Data items
%%
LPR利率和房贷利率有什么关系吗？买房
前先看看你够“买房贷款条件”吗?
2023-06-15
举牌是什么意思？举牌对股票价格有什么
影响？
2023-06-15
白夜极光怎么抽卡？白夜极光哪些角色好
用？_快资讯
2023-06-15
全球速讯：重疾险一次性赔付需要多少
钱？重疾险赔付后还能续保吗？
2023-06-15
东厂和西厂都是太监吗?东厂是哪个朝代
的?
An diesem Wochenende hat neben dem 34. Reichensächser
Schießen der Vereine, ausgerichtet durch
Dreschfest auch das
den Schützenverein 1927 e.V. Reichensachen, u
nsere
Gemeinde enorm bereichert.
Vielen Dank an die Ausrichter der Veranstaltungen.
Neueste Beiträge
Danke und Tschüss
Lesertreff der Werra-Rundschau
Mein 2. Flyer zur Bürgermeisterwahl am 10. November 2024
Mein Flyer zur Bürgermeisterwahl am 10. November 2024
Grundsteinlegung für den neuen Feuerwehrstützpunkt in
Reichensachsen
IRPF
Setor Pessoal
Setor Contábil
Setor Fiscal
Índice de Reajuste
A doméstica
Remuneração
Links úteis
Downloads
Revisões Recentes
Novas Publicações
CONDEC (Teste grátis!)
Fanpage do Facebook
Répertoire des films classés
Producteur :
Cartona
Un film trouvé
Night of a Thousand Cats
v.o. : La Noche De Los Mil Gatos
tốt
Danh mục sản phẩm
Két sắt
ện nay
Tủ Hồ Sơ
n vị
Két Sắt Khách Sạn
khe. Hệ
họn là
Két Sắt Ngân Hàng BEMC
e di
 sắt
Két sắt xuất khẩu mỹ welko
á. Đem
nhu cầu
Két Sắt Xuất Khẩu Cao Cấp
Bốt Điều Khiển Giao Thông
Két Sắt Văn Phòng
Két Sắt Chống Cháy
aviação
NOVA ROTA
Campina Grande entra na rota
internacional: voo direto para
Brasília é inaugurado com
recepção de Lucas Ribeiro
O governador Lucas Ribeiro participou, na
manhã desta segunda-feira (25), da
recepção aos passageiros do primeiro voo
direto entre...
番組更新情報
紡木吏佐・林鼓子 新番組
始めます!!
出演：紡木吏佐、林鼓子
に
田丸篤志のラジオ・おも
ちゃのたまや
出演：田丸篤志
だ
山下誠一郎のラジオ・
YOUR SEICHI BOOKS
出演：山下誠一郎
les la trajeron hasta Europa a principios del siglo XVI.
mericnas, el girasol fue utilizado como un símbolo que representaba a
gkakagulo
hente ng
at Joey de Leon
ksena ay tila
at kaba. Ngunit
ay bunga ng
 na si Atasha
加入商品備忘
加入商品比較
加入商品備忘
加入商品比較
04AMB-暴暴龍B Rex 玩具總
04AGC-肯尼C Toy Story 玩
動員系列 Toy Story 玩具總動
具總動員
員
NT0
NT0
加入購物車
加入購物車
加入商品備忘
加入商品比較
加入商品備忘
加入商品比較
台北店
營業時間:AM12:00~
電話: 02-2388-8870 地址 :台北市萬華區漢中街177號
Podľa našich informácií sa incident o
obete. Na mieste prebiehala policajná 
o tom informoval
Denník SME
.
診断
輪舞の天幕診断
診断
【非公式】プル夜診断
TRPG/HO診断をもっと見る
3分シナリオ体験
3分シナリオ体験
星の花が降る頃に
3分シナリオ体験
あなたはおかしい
%%
## [GOAL OF THE EXERCISE]
Copy each line above holding "Bürgermeisterwahl".

## [ANSWER TO THIS TASK]
Mein 2. Flyer zur Bürgermeisterwahl am 10. November 2024
Mein Flyer zur Bürgermeisterwahl am 10. November 2024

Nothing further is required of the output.